El difícil reto de formar lectores

De izquierda a derecha, María Lobato Mateo, Diego Gutiérrez del Valle, Marta Higueras, Raquel Gutiérrez Sebastián y Ainara Bezanilla Orallo. :: ROBERTO RUIZ/
De izquierda a derecha, María Lobato Mateo, Diego Gutiérrez del Valle, Marta Higueras, Raquel Gutiérrez Sebastián y Ainara Bezanilla Orallo. :: ROBERTO RUIZ

Maestros y profesores debaten sobre cómo fomentar la lectura en niños y jóvenes: «No hay una fórmula infalible, hay recetas que funcionan»

Lola Gallardo
LOLA GALLARDOSantander

Es difícil ver a niños y jóvenes con libros en la mano. Maestros y profesores lamentan que se pierdan esta inagotable fuente de sabiduría y entretenimiento. Los niños están desmotivados, no encuentran lecturas que les entusiasmen y en ocasiones tampoco entienden bien lo que están leyendo. No hay fórmulas infalibles para fomentar la lectura en la infancia y juventud, pero hay recetas que funcionan. Así se puso de manifiesto en la mesa redonda que organizó la asociación Amigos del Libro Infantil y Juvenil, en colaboración con Equipo Peonza, en la que participaron profesores de Infantil, Primaria, Secundaria y la Universidad de Cantabria. En cada etapa un problema y para cada etapa una solución.

Marta Higueras, editora y presidenta de Amigos del Libro Infantil y Juvenil fue la encargada de moderar el debate no sin antes poner algunos datos sobre la mesa: hay 51,6 millones de ejemplares de libros de Literatura Infantil y Juvenil. Entre todos ellos, difícil encontrar el adecuado para cada niño. Y aunque la 'semilla' de la lectura se pone en casa, los profesores son los encargados «de regar el árbol» para fomentar este amor por los libros en los niños.

María Mateo es maestra en educación infantil. A sus aulas llegan con dos años y muchos experimentan con ella su primer acercamiento a los libros. Esta maestra considera que la literatura infantil es un estímulo esencial para el desarrollo del niño porque, entre otras cosas, mejora su capacidad de escucha y atención, desarrolla su creatividad y su imaginación, amplía sus razonamientos y conocimientos. Por eso, en su aula practica una actividad que denomina 'la sesión diaria del cuento'. Y, además, un día a la semana los más pequeños van a la biblioteca. Explica que «contar un cuento es un acto de comunicación, compartir una historia que se convierte en realidad» y afirma que si un día no leen el cuento en clase, «los niños se enfadan».

El segundo ciclo educativo es Primaria. Diego Gutiérrez es su profesor. Explica que «la primera biblioteca que conocí en mi vida fue mi madre. La familia es el lugar natural donde empezar a leer». Después llega al colegio y los profesores.

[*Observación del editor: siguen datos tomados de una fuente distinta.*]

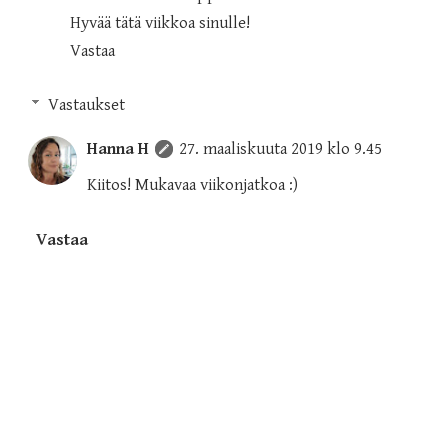
Hyvää tätä viikkoa sinulle!
Vastaa
Vastaukset
Hanna H
27. maaliskuuta 2019 klo 9.45
Kiitos! Mukavaa viikonjatkoa :)
Vastaa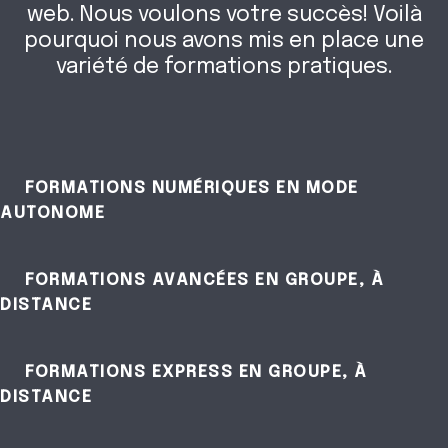
web. Nous voulons votre succès! Voilà
pourquoi nous avons mis en place une
variété de formations pratiques.
FORMATIONS NUMÉRIQUES EN MODE
AUTONOME
FORMATIONS AVANCÉES EN GROUPE, À
DISTANCE
FORMATIONS EXPRESS EN GROUPE, À
DISTANCE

Reconoce que «no hay fórmulas infalibles para fomentar la lectura, pero hay numerosas recetas. Ninguna garantiza que los niños serán lectores en el futuro, pero ayudan», aclara.

Ainara Bezanilla da clases en la siguiente etapa educativa, Secundaria. Antes de intervenir, reconoce que se siente una privilegiada porque en el Colegio Verdemar aplican el método Freinet, según el cual, aprenden a leer a través de la unión de la palabra y la imagen. Esta profesora, miembro del Equipo Peonza, insiste en que «el amor por la lectura comienza en las familias y los libros nos cuentan historias que nos enseñan a vivir». Lamenta que muchos niños, cuando llegan a esta etapa educativa, «maldicen el día que aprendieron a leer» y reconoce que el problema es que terminada la etapa de Primaria, no se fomenta la lectura en las aulas. Pone el dedo en la llaga al afirmar que los profesores deben respetar unos currículos impuestos y por eso defiende que «hay que desvincular los libros del ámbito curricular y el profesor debe acompañar al alumno para que elija el libro que más le gusta, uno que le haga amar la lectura, bien trate de vampiros, crepúsculos, amor o terror». Y termina diciendo que no hay que olvidar que «la literatura es necesaria porque crea ciudadanos críticos».

En el último escalón educativo está la Universidad de Cantabria. Raquel Gutiérrez también defiende que la semilla de la lectura deben plantarla las familias y luego la escuela. Para eso, añade que «el primer pilar de la educación literaria es que los profesores lean». Y termina aportando una nueva idea, «muchas veces es difícil dar con la lectura adecuada para cada niño porque «la lectura tiene que ser un goce y un placer».